A range of simple wooden furniture, designed to be built and used by survivors of the Japanese tsunami, is finding a wider commercial appeal. Some of the works are on display as part of London Design Festival this week
Following the tsunami that devastated the local community in the coastal area of Ishinomaki city in the Miyagi prefecture of Japan, Tokyo-based architect Keiji Ashizawa headed to the region to visit a client.
While helping to restore the restaurant they had been working on together, Ashizawa realised there was a need for a space where people could learn the skills to rebuild their homes and businesses. Soon after, he and a team of volunteers founded the Ishinomaki Laboratory.
The project quickly gained traction with support from companies such as Herman Miller. A series of workshops given to students and adults produced designs that, although borne from necessity and tragedy, started to gain a commercial appeal – largely thanks to the close collaboration with established designers.
Last year saw the founding of Ishinomaki Laboratory Inc, which manufactures and sells the designs. And this summer, furniture designer SCP is exhibiting works as part of its Simplified Beauty show during the London Design Festival.
On a visit to Japan earlier this year, SCP founder Sheridan Coakley and designer Reiko Kaneko saw Ishinomaki Workshop’s designs and realised they reflected the show’s underlying concept – the celebration of things as they should be. “We found that there was a certain creative energy,” says Kaneko.
“People in the area have found new roles in the community thanks to the laboratory. The factory manager, for example, used to be a sushi chef.” The works in the collection areby a variety of Japanese and international designers and they are all constructed in red cedar. Each incorporates standard sizes and cuts of timber, assembled in myriad ways to serve a practical purpose. As such, there is an aesthetic that unites the whole collection, be it a bench designed by Tomoko Azumi in London or a stool designed by Ashizawa in Tokyo.
Azumi is developing a prototype that will be unveiled in London this month, following the Carry stool she created in 2013. “It was a real challenge to create something joyful and robust with such limited means,” she says of the Carry stool.

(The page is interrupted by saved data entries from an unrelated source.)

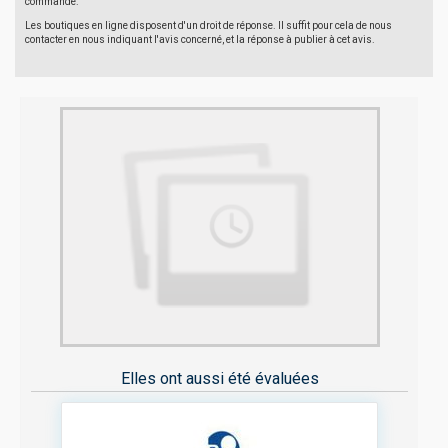
commande.
Les boutiques en ligne disposent d'un droit de réponse. Il suffit pour cela de nous
contacter en nous indiquant l'avis concerné, et la réponse à publier à cet avis.
Elles ont aussi été évaluées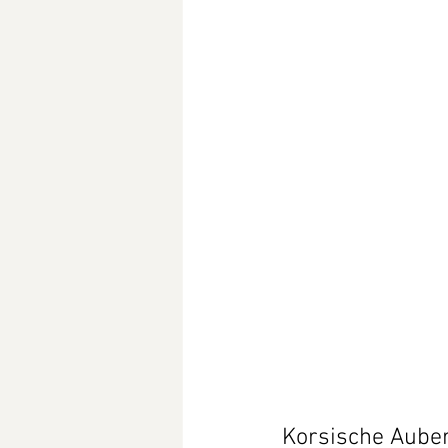
Korsische Aube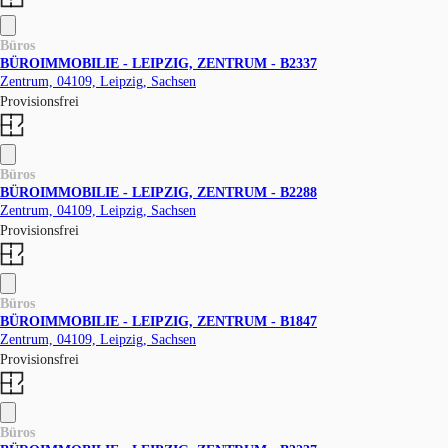
Büros
BÜROIMMOBILIE - LEIPZIG, ZENTRUM - B2337
Zentrum, 04109, Leipzig, Sachsen
Provisionsfrei
Büros
BÜROIMMOBILIE - LEIPZIG, ZENTRUM - B2288
Zentrum, 04109, Leipzig, Sachsen
Provisionsfrei
Büros
BÜROIMMOBILIE - LEIPZIG, ZENTRUM - B1847
Zentrum, 04109, Leipzig, Sachsen
Provisionsfrei
Büros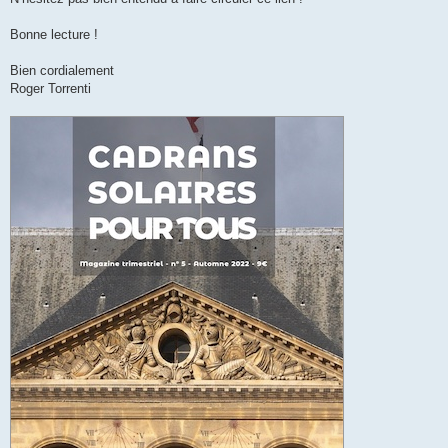
Bonne lecture !
Bien cordialement
Roger Torrenti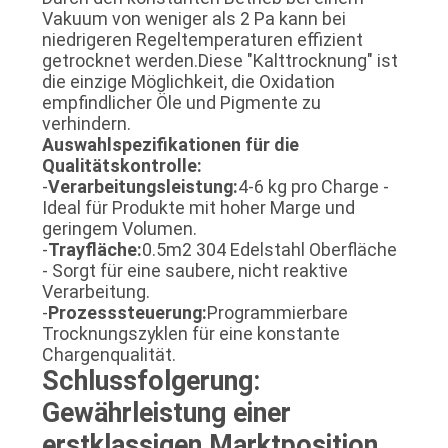
Vakuum von weniger als 2 Pa kann bei
niedrigeren Regeltemperaturen effizient
getrocknet werden.Diese "Kalttrocknung" ist
die einzige Möglichkeit, die Oxidation
empfindlicher Öle und Pigmente zu
verhindern.
Auswahlspezifikationen für die
Qualitätskontrolle:
-
Verarbeitungsleistung:
4-6 kg pro Charge -
Ideal für Produkte mit hoher Marge und
geringem Volumen.
-
Trayfläche:
0.5m2 304 Edelstahl Oberfläche
- Sorgt für eine saubere, nicht reaktive
Verarbeitung.
-
Prozesssteuerung:
Programmierbare
Trocknungszyklen für eine konstante
Chargenqualität.
Schlussfolgerung:
Gewährleistung einer
erstklassigen Marktposition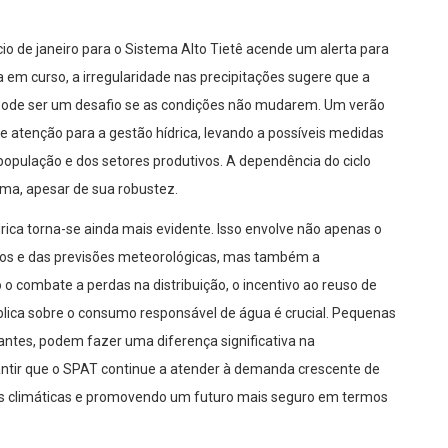
cio de janeiro para o Sistema Alto Tietê acende um alerta para
a em curso, a irregularidade nas precipitações sugere que a
 pode ser um desafio se as condições não mudarem. Um verão
e atenção para a gestão hídrica, levando a possíveis medidas
população e dos setores produtivos. A dependência do ciclo
ema, apesar de sua robustez.
ica torna-se ainda mais evidente. Isso envolve não apenas o
ios e das previsões meteorológicas, mas também a
o combate a perdas na distribuição, o incentivo ao reuso de
lica sobre o consumo responsável de água é crucial. Pequenas
tantes, podem fazer uma diferença significativa na
antir que o SPAT continue a atender à demanda crescente de
s climáticas e promovendo um futuro mais seguro em termos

“I got sent a list of the materials and the machinery, which seemed quite primitive. I wanted to create something very light and durable, but didn’t want to waste anything.” The Carry stool is a low seat with a frame which, when the stool is turned upside down, can be used as a container for transporting items. This practical thinking, reined in by the limited means the workshop has for production, is proving invaluable for the community that needs the furniture, and appealing for the consumers who desire it.
“It was like a jigsaw puzzle,” says Azumi. “In Europe we have many techniques to make sure things look the way we want. At the laboratory I had to think about fundamentals.”